Now you have your brakes in optimum condition and this should give you peace of mind while you’re riding.

Disc brake service

Disc brakes function by using two pads that are held in place by magnets.

Once you feel it’s time to replace the pads and clean the mechanism, then remove the wheel and lift the assembly off the disc.

Grasping the handle of the pad, remove the old disc brake, then you’ll have access to the interior mechanism, from which you can then remove all dirt, sand, and oil.

Now all you need to do is to reassemble with care, which can be a tricky job as all the parts are intricate.

If you’ve got anything left over then you’ve made a mistake along the way!

Handlebars

If you’re feeling uncomfortable while you ride then it makes sense to vary the height of the handlebars.

The higher the handlebars the better it is for steep downhills, while lower handlebars give you the edge when climbing.

All you need to do to affect this is to strip the handlebars of everything on them.
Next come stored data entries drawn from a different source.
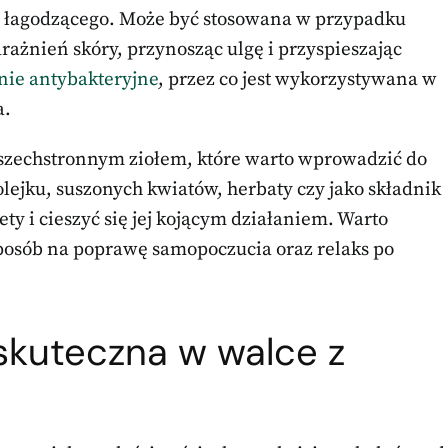
z łagodzącego. Może być stosowana w przypadku
żnień skóry, przynosząc ulgę i przyspieszając
nie antybakteryjne
, przez co jest wykorzystywana w
a.
szechstronnym ziołem, które warto wprowadzić do
olejku, suszonych kwiatów, herbaty czy jako składnik
lety i cieszyć się jej kojącym działaniem. Warto
posób na poprawę samopoczucia oraz relaks po
 skuteczna w walce z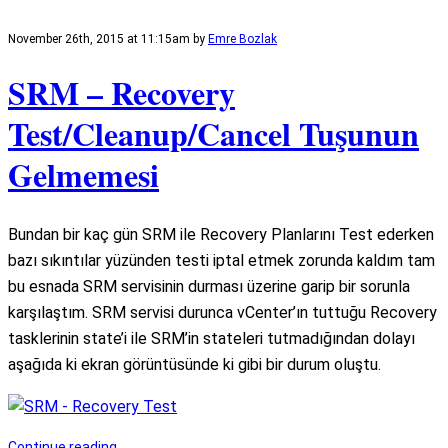
November 26th, 2015 at 11:15am
by
Emre Bozlak
SRM – Recovery
Test/Cleanup/Cancel Tuşunun
Gelmemesi
Bundan bir kaç gün SRM ile Recovery Planlarını Test ederken
bazı sıkıntılar yüzünden testi iptal etmek zorunda kaldım tam
bu esnada SRM servisinin durması üzerine garip bir sorunla
karşılaştım. SRM servisi durunca vCenter’ın tuttuğu Recovery
tasklerinin state’i ile SRM’in stateleri tutmadığından dolayı
aşağıda ki ekran görüntüsünde ki gibi bir durum oluştu.
Continue reading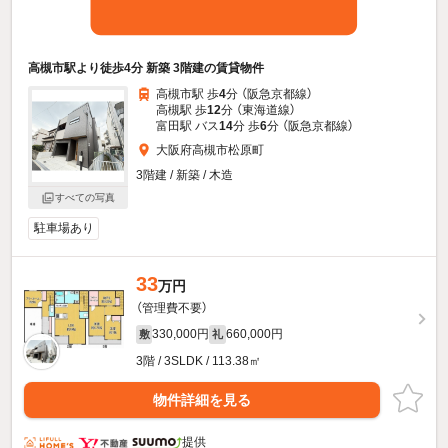
高槻市駅より徒歩4分 新築 3階建の賃貸物件
高槻市駅 歩
4
分 （阪急京都線）
高槻駅 歩
12
分 （東海道線）
富田駅 バス
14
分 歩
6
分 （阪急京都線）
大阪府高槻市松原町
3階建 / 新築 / 木造
すべての写真
駐車場あり
33
万円
（管理費不要）
330,000円
660,000円
敷
礼
3階 / 3SLDK / 113.38㎡
物件詳細を見る
提供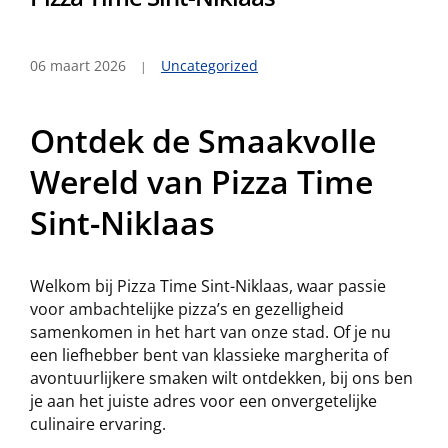
06 maart 2026
Uncategorized
Ontdek de Smaakvolle
Wereld van Pizza Time
Sint-Niklaas
Welkom bij Pizza Time Sint-Niklaas, waar passie
voor ambachtelijke pizza’s en gezelligheid
samenkomen in het hart van onze stad. Of je nu
een liefhebber bent van klassieke margherita of
avontuurlijkere smaken wilt ontdekken, bij ons ben
je aan het juiste adres voor een onvergetelijke
culinaire ervaring.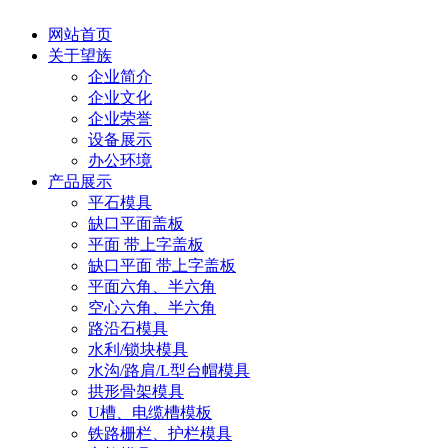
网站首页
关于望族
企业简介
企业文化
企业荣誉
设备展示
办公环境
产品展示
平石模具
缺口平面盖板
平面 带上字盖板
缺口平面 带上字盖板
平面六角、半六角
空心六角、半六角
路沿石模具
水利/锁块模具
水沟/路肩/L型台帽模具
拱形骨架模具
U槽、电缆槽模板
铁路栅栏、护栏模具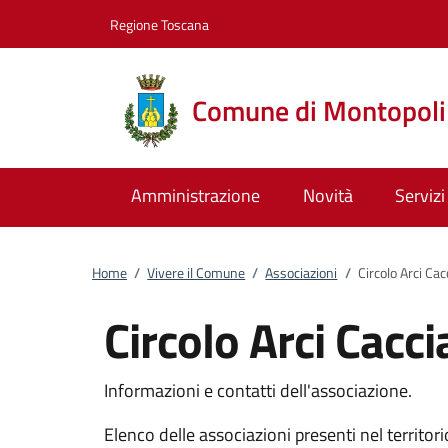
Vai al contenuto
accedi al menu
footer.enter
Regione Toscana
Comune di Montopoli 
Amministrazione
Novità
Servizi
Home
/
Vivere il Comune
/
Associazioni
/
Circolo Arci Cac
Circolo Arci Cacci
Informazioni e contatti dell'associazione.
Elenco delle associazioni presenti nel territori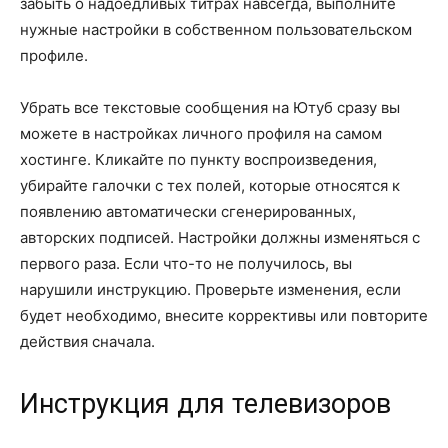
забыть о надоедливых титрах навсегда, выполните
нужные настройки в собственном пользовательском
профиле.
Убрать все текстовые сообщения на Ютуб сразу вы
можете в настройках личного профиля на самом
хостинге. Кликайте по пункту воспроизведения,
убирайте галочки с тех полей, которые относятся к
появлению автоматически сгенерированных,
авторских подписей. Настройки должны изменяться с
первого раза. Если что-то не получилось, вы
нарушили инструкцию. Проверьте изменения, если
будет необходимо, внесите коррективы или повторите
действия сначала.
Инструкция для телевизоров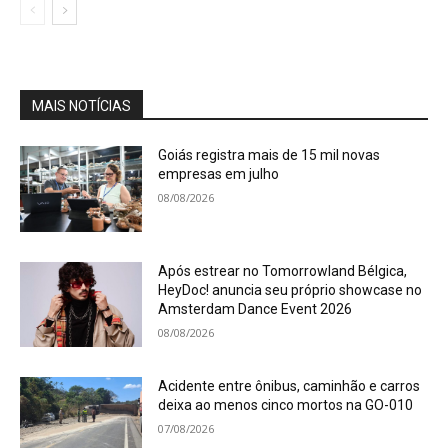
MAIS NOTÍCIAS
Goiás registra mais de 15 mil novas
empresas em julho
08/08/2026
Após estrear no Tomorrowland Bélgica,
HeyDoc! anuncia seu próprio showcase no
Amsterdam Dance Event 2026
08/08/2026
Acidente entre ônibus, caminhão e carros
deixa ao menos cinco mortos na GO-010
07/08/2026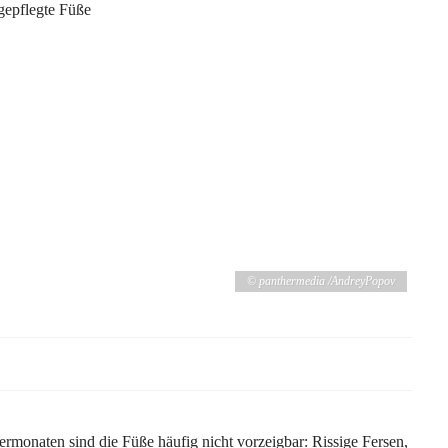
© panthermedia /AndreyPopov
rmonaten sind die Füße häufig nicht vorzeigbar: Rissige Fersen,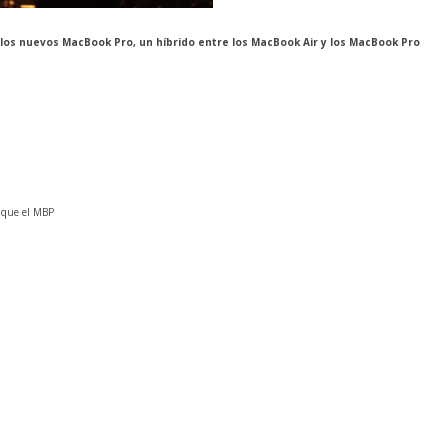
los nuevos MacBook Pro, un hí­brido entre los MacBook Air y los MacBook Pro
 que el
MBP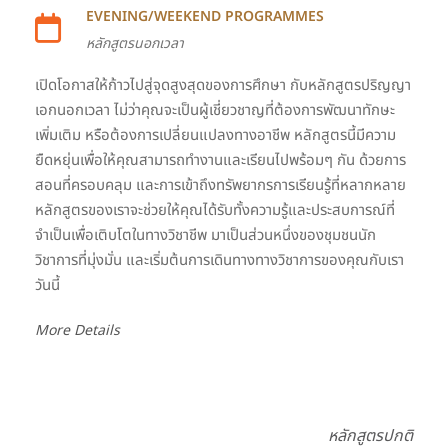
EVENING/WEEKEND PROGRAMMES
หลักสูตรนอกเวลา
เปิดโอกาสให้ก้าวไปสู่จุดสูงสุดของการศึกษา กับหลักสูตรปริญญา
เอกนอกเวลา ไม่ว่าคุณจะเป็นผู้เชี่ยวชาญที่ต้องการพัฒนาทักษะ
เพิ่มเติม หรือต้องการเปลี่ยนแปลงทางอาชีพ หลักสูตรนี้มีความ
ยืดหยุ่นเพื่อให้คุณสามารถทำงานและเรียนไปพร้อมๆ กัน ด้วยการ
สอนที่ครอบคลุม และการเข้าถึงทรัพยากรการเรียนรู้ที่หลากหลาย
หลักสูตรของเราจะช่วยให้คุณได้รับทั้งความรู้และประสบการณ์ที่
จำเป็นเพื่อเติบโตในทางวิชาชีพ มาเป็นส่วนหนึ่งของชุมชนนัก
วิชาการที่มุ่งมั่น และเริ่มต้นการเดินทางทางวิชาการของคุณกับเรา
วันนี้
More Details
หลักสูตรปกติ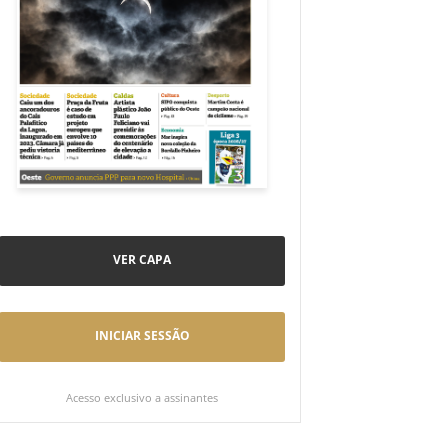
VER CAPA
INICIAR SESSÃO
Acesso exclusivo a assinantes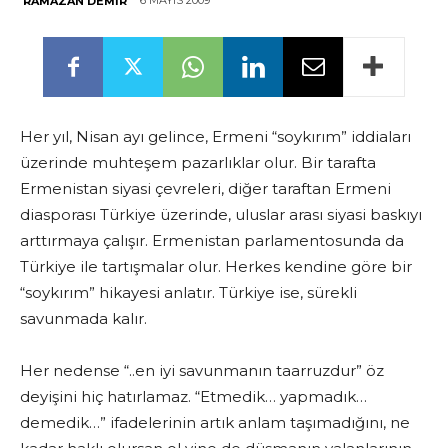
6 MAYIS 2009
RAMAZAN DEMIR
Her yıl, Nisan ayı gelince, Ermeni “soykırım” iddiaları
üzerinde muhteşem pazarlıklar olur. Bir tarafta
Ermenistan siyasi çevreleri, diğer taraftan Ermeni
diasporası Türkiye üzerinde, uluslar arası siyasi baskıyı
arttırmaya çalışır. Ermenistan parlamentosunda da
Türkiye ile tartışmalar olur. Herkes kendine göre bir
“soykırım” hikayesi anlatır. Türkiye ise, sürekli
savunmada kalır.
Her nedense “..en iyi savunmanın taarruzdur” öz
deyişini hiç hatırlamaz. “Etmedik… yapmadık…
demedik…” ifadelerinin artık anlam taşımadığını, ne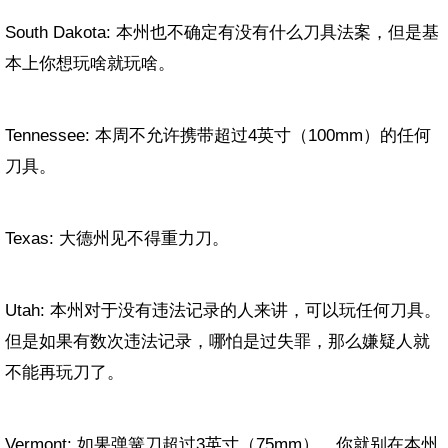
South Dakota: 本州也不确定有没有什么刀具法案，但是基
本上你想玩啥就玩啥。
Tennessee: 本周不允许携带超过4英寸（100mm）的任何
刀具。
Texas: 大德州见不得重力刀。
Utah: 本州对于没有违法记录的人来讲，可以玩任何刀具。
但是如果有数次违法记录，哪怕是过失罪，那么嫌疑人就
不能再玩刀了。
Vermont: 如果弹簧刀超过3英寸（75mm），你就别在本州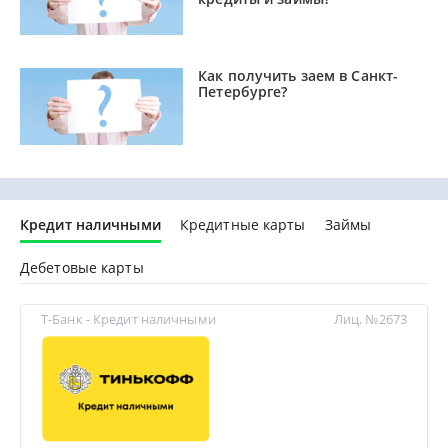
Как получить заем в Санкт-
Петербурге?
Кредит наличными
Кредитные карты
Займы
Дебетовые карты
Т-Банк - Кредит наличными
Лиц. №2673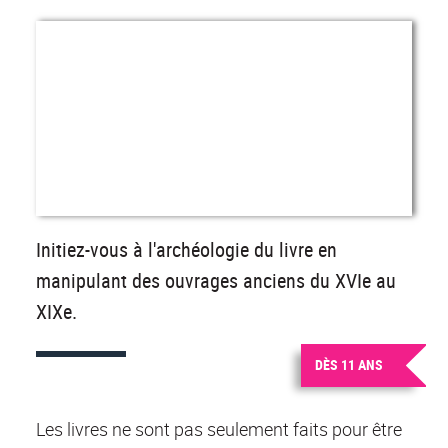
Initiez-vous à l'archéologie du livre en
manipulant des ouvrages anciens du XVIe au
XIXe.
DÈS 11 ANS
Les livres ne sont pas seulement faits pour être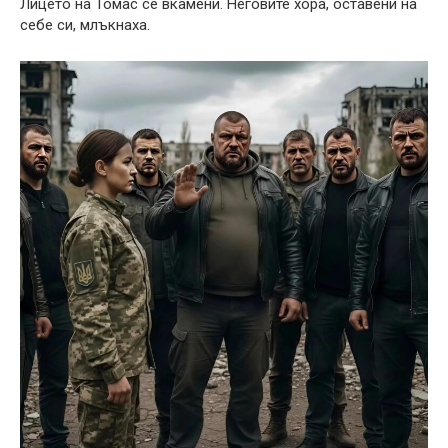
Лицето на Томас се вкамени. Неговите хора, оставени на
себе си, млъкнаха.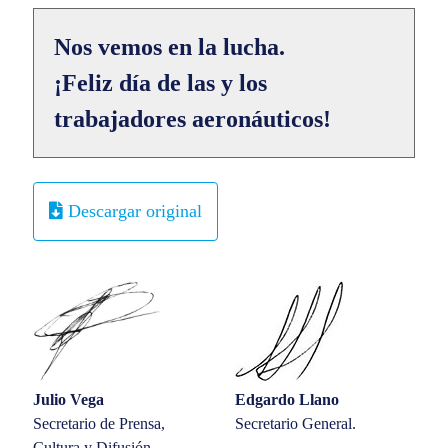
Nos vemos en la lucha.
¡Feliz día de las y los
trabajadores aeronáuticos!
Descargar original
Julio Vega
Edgardo Llano
Secretario de Prensa,
Secretario General.
Cultura y Difusión.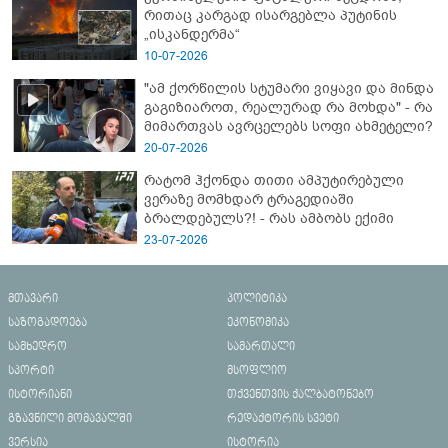
რითაც კარგად ისარგებლა პუტინის
„ისკანდერმა“
10-07-2026
"ამ ქორწილის სტუმარი ვიყავი და მინდა
გაგიზიაროთ, რეალურად რა მოხდა" - რა
მიმართვას ავრცელებს სოფი ახმეტელი?
20-07-2026
რატომ ჰქონდა თითი ამპუტირებული
ვერაზე მომხდარ ტრაგედიაში
ბრალდებულს?! - რას ამბობს ექიმი
23-07-2026
მთავარი
პოლიტიკა
საზოგადოება
ეკონომიკა
სამხედრო
სამართალი
სპორტი
მსოფლიო
ისტორიანი
თქვენთვის ქალბატონებო
გზავნილი მომავალში
რედაქტორის სვეტი
ვერსია
ისტორია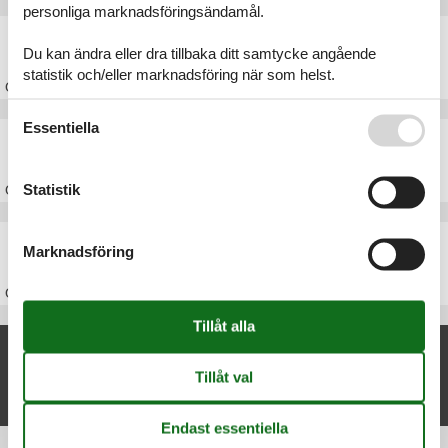
personliga marknadsföringsändamål.
Stuga Odsherred
Du kan ändra eller dra tillbaka ditt samtycke angående
statistik och/eller marknadsföring när som helst.
Om
Odsherred
Se även vår
Persondatapolitik
Essentiella
Stuga Sjælland
Statistik
Om
Sjælland
Stuga Danmark
Marknadsföring
Om
Danmark
Nya artiklar om Ellinge Lyng
Stuga Ellinge Lyng
Visa lista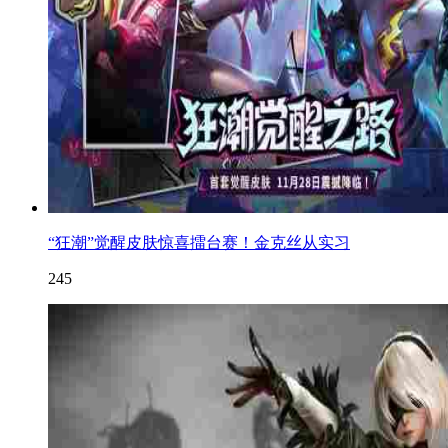
“狂潮”觉醒皮肤惊喜擂台赛！金克丝从实习
245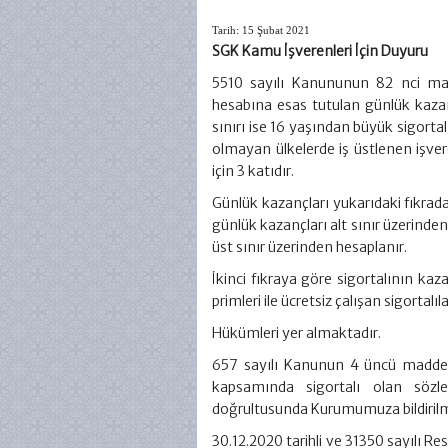
Tarih: 15 Şubat 2021
SGK Kamu İşverenleri İçin Duyuru
5510 sayılı Kanununun 82 nci mad
hesabına esas tutulan günlük kazancı
sınırı ise 16 yaşından büyük sigorta
olmayan ülkelerde iş üstlenen işvere
için 3 katıdır.
Günlük kazançları yukarıdaki fıkrada be
günlük kazançları alt sınır üzerinden
üst sınır üzerinden hesaplanır.
İkinci fıkraya göre sigortalının kaza
primleri ile ücretsiz çalışan sigortal
Hükümleri yer almaktadır.
657 sayılı Kanunun 4 üncü maddesi
kapsamında sigortalı olan sözle
doğrultusunda Kurumumuza bildiril
30.12.2020 tarihli ve 31350 sayılı 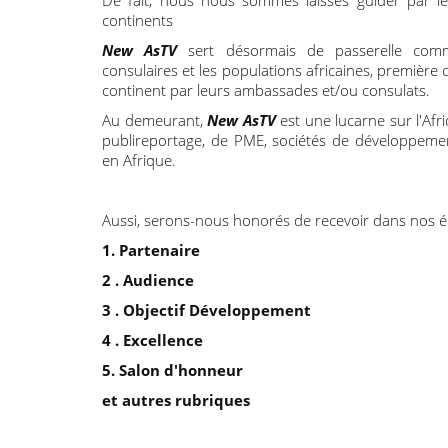
De fait, nous nous sommes laissés guider par les
continents
New AsTV
sert désormais de passerelle commu
consulaires et les populations africaines, première
continent par leurs ambassades et/ou consulats.
Au demeurant,
New AsTV
est une lucarne sur l'Afr
publireportage, de PME, sociétés de développement, 
en Afrique.
Aussi, serons-nous honorés de recevoir dans nos é
1. Partenaire
2 . Audience
3 . Objectif Développement
4 . Excellence
5. Salon d'honneur
et autres rubriques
Then detach the handlebars from the stem, make your adjustments and rig everything back together while making sure to give everything a good clean before you choose to reassemble, putting the gear shifts and brakes in your preferred position.

Quick lube to go

For a smooth, quiet ride you’re going to have to oil your machine regularly.

Try and do this quickly before you go out, then do a more thorough job every 15 hours of riding.

On the chain, use a waxy type lubricant and then something thinner for every other part.

Make sure you shift the gears, going up and down, and give your bike a good going over to make sure no part squeaks. Every moving part can be lubricated.

After you’re done, use a rag to wipe away every part where it’s not needed. And beware of oiling the brake discs – this should never be done.

Fixing a flat

Remove the wheel from the bike with the flat tire and search the tire for any obvious cause of puncture to prevent another one from happening soon afterward.

Tire levers will help you prize the tire away from the wheel and get to the inner tube.

After the inner tube out then searches the inside of the tire for anything that might have caused the burst.

To save buying a new inner tube, you’ll have to fix this one. Do that by locating the hole – inflating it to see there’s a hissing sound, then moving your hand around it for a leak.

One hint from the pros is to put the tube next to your cheek or eye, as these two parts of the body are particularly sensitive.

Then work your way around the tube searching for the leak.